What comes after import rules?
Today, on matters concerning my existence, is a discussion on what the heck comes next after I spent far too much time on the Import Rules feature.
Last Time
uFincs Update #12 was just a preview of the new Import Rules feature (of which the official announcement can be found here).
I anticipated this being a rather large feature to implement and — lo and behold — it was! I originally estimated that it would take 4-6 weeks, then 4-8 weeks, and it ended up taking the full 8 weeks. Just another grand example of Parkinson's Law at work!
Anyways, that's in the past. Now we have to discuss the future. What exactly is next for uFincs?
There's one large elephant in the room that I want to talk about: native apps.
Native Apps
A 'feature' that has been highly requested (for good reasons), native apps have been something that I've just kept pushing back more and more. This has been for primarily two reasons:
- There is a large amount of upfront work to build them, even taking into account all of the efforts I've gone to ensure that we can re-use as much code as possible.
- There is a non-insignificant time cost (mostly related to development velocity) to supporting more platforms than 'just' web.
As much as everyone (myself included) wants there to be native apps for uFincs, I've found it hard to justify their development. Sticking with 'just' a web app seems so much simpler and easier, especially for the company-of-one that is uFincs.
And while I had included them as part of my roadmap for 2021, if I was going to go about building them in React Native (my original plan), then they would have likely taken up the majority of my 2021 development time by themselves. Weighing feature development vs native app development (vs marketing vs ...) is always a tough decision, with features generally winning out with web apps since web apps technically do work on all platforms.

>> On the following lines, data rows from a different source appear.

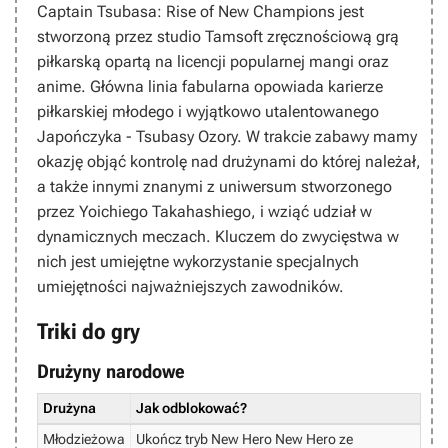
Captain Tsubasa: Rise of New Champions
jest
stworzoną przez studio Tamsoft zręcznościową grą
piłkarską opartą na licencji popularnej mangi oraz
anime. Główna linia fabularna opowiada karierze
piłkarskiej młodego i wyjątkowo utalentowanego
Japończyka - Tsubasy Ozory. W trakcie zabawy mamy
okazję objąć kontrolę nad drużynami do której należał,
a także innymi znanymi z uniwersum stworzonego
przez Yoichiego Takahashiego, i wziąć udział w
dynamicznych meczach. Kluczem do zwycięstwa w
nich jest umiejętne wykorzystanie specjalnych
umiejętności najważniejszych zawodników.
Triki do gry
Drużyny narodowe
Drużyna
Jak odblokować?
Młodzieżowa
Ukończ tryb New Hero New Hero ze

However, I recently came across a piece of technology while reading Hacker News that, quite frankly, I probably should have already known about. However, in my defense, if I didn't know about it, then it certainly stands to reason that maybe they are lacking in their own marketing department.
In any case, I'd like to do some of their marketing work for them and introduce you to Capacitor JS.
Capacitor
From the team behind Ionic, Capacitor is a "cross-platform native runtime for web apps". In other words, you just plop the @capacitor/core
package in your web app, run a command or two to bootstrap the files for an Android and/or iOS app, and now you've got your web app running in a 'native' Android/iOS app.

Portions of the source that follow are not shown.